Postby friarsol » 02 Jan 2019, 03:15

Hey Shades, lemme clarify a few things about the Shandalar comparisons before I get into Forge specific stuff.

AFAIK, the Shandalar world takes all of the AI decks from the original Microprose Shandalar game. So these aren't decks designed by us. Your TLDR #1 is a weird point. I'm not sure anyone makes any claims about comparing easy opponents, the players skill level and how well they can construct a deck out of scraps.

The opponents listed in this world as easy because they are the foes that had the "weakest" character decks, and least amount of life in Shandalar. Also in Shandalar, the user starts with only 10 life, and the opponents start with varying life based on how difficult they were. Mind you this is much less than 20 in almost all cases. "Easy" is in comparison to the other decks in that world. Are they cake walks? No. Some are better than others. And all of them are themed in a way where they generally have cards that work together. While the starting pool generation is different, we actually give a lot more cards than original Shandalar, although Shandalar gave weighted colors based on your chosen difficulty by default.

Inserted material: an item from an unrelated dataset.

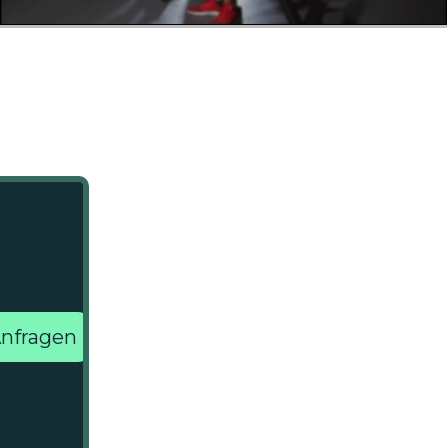
nfragen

I've been with this project for almost 9 years and while I know not everything is super intuitive, some of the things you've mentioned having issues with I haven't really heard before.

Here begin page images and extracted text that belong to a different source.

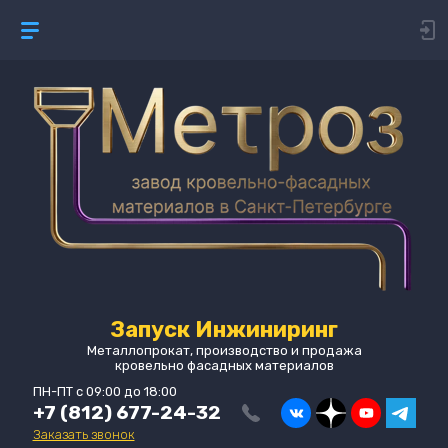
Запуск Инжиниринг
Металлопрокат, производство и продажа
кровельно фасадных материалов
ПН-ПТ с 09:00 до 18:00
+7 (812) 677-24-32
Заказать звонок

I don't really think more text is going to help that much, as most people don't read that stuff. You can't imagine the amount of times I've answered questions that appear in our FAQ. We have asked to have newish players help build a "New Player Guide" in the past, but noone was motivated to help with that part of the product. In some ways, I'm too involved in Forge to provide a good one of those. Maybe a screenshot of each screen, with some overlays as a Wiki or something could work ok until it became obsolete for that screen.

It generally kinda sounds like you just returned to magic, and are pretty rusty on deck building and piloting. Make sure you have enough land in your deck (around 40%) make sure you have a nice mana curve (not too many super expensive stuff), you want to maximize the mana you use each turn. Make sure your land supports the colors you are using appropriately.

As far the thing with Manabarbs, it deals 1 damage PER land you tap. So if you tapped 5 land to cast a spell, it will deal 5 total damage.

I hope you hang around a little bit more, maybe jump in our Discord channel and ask questions of people before you reach your previous frustration levels.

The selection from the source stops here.